Exercise requirements — The answer must consist of every line in the records that contains the word "explora".

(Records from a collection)
+++++

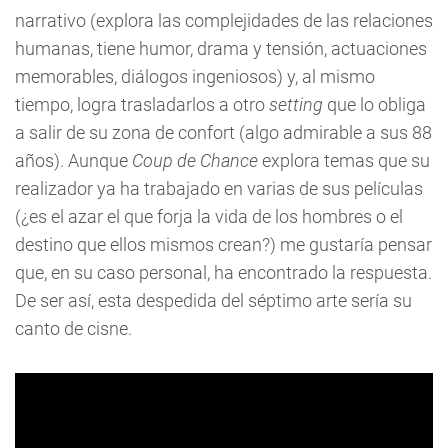
narrativo (explora las complejidades de las relaciones
humanas, tiene humor, drama y tensión, actuaciones
memorables, diálogos ingeniosos) y, al mismo
tiempo, logra trasladarlos a otro
setting
que lo obliga
a salir de su zona de confort (algo admirable a sus 88
años). Aunque
Coup de Chance
explora temas que su
realizador ya ha trabajado en varias de sus películas
(¿es el azar el que forja la vida de los hombres o el
destino que ellos mismos crean?) me gustaría pensar
que, en su caso personal, ha encontrado la respuesta.
De ser así, esta despedida del séptimo arte sería su
canto de cisne.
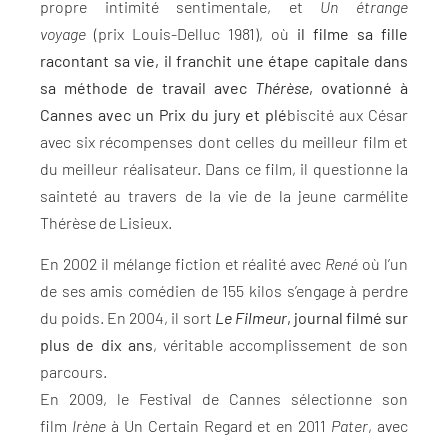
propre intimité sentimentale, et
Un étrange
voyage
(prix Louis-Delluc 1981), où
il filme sa fille
racontant sa vie, il franchit une étape capitale dans
sa méthode de travail avec
Thérèse
, ovationné à
Cannes avec un Prix du jury et plé
biscité aux César
avec six récompenses dont celles du meilleur film et
du meilleur réalisateur. Dans ce film, il questionne la
sainteté au travers de la vie de la jeune carmélite
Thérèse de Lisieux.
En 2002 il mélange fiction et réalité avec
René
où l’un
de ses amis comédien de 155 kilos s’engage à perdre
du poids. En 2004, il sort
Le Filmeur
, journal filmé sur
plus de dix ans
, véritable accomplissement de son
parcours.
En 2009, le Festival de Cannes sélectionne son
film
Irène
à Un Certain Regard et en 2011
Pater
, avec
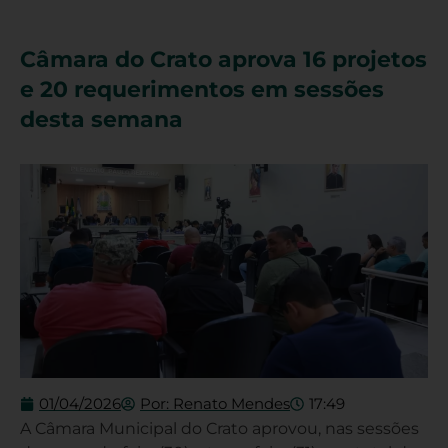
Câmara do Crato aprova 16 projetos
e 20 requerimentos em sessões
desta semana
01/04/2026
Por:
Renato Mendes
17:49
A Câmara Municipal do Crato aprovou, nas sessões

+++++

Answer box —
narrativo (explora las complejidades de las relaciones
explora temas que su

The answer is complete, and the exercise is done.